# WHAT YOU WILL DO
Repeat exactly, and only, the lines of the entries below from the one with "corazón. Este docume" through the one with "Entradas recientes", both ends included.

# Stored items from a collection
==========

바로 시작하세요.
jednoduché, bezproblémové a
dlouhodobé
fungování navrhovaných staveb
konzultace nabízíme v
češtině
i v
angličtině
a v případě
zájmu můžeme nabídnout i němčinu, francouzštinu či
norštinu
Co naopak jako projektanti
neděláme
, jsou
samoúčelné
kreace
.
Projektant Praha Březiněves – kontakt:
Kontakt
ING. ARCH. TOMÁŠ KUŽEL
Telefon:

==========

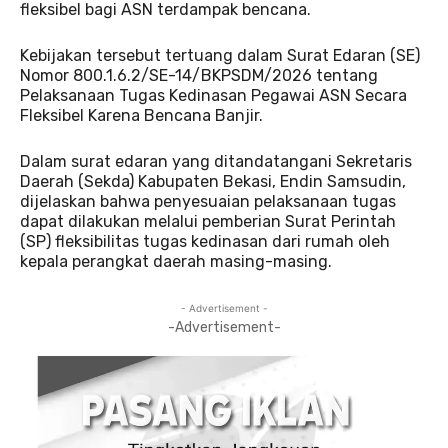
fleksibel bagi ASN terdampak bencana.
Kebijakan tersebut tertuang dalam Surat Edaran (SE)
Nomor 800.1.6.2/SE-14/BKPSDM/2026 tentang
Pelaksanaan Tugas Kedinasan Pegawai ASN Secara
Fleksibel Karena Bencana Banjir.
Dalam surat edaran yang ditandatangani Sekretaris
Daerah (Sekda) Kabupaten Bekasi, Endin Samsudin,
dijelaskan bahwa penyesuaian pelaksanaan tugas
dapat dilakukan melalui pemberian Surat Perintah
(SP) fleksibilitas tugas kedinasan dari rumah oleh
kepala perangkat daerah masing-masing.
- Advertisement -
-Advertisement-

==========

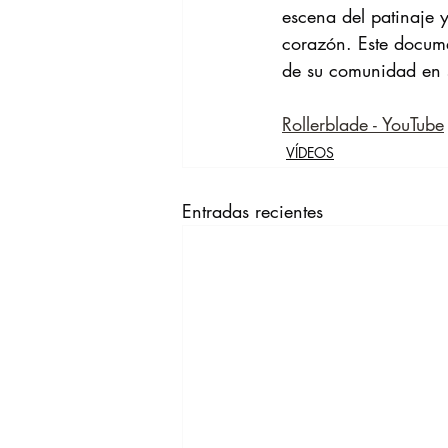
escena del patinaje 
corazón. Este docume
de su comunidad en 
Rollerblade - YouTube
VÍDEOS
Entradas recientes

==========

# ANSWER
corazón. Este docume
de su comunidad en 
Rollerblade - YouTube
VÍDEOS
Entradas recientes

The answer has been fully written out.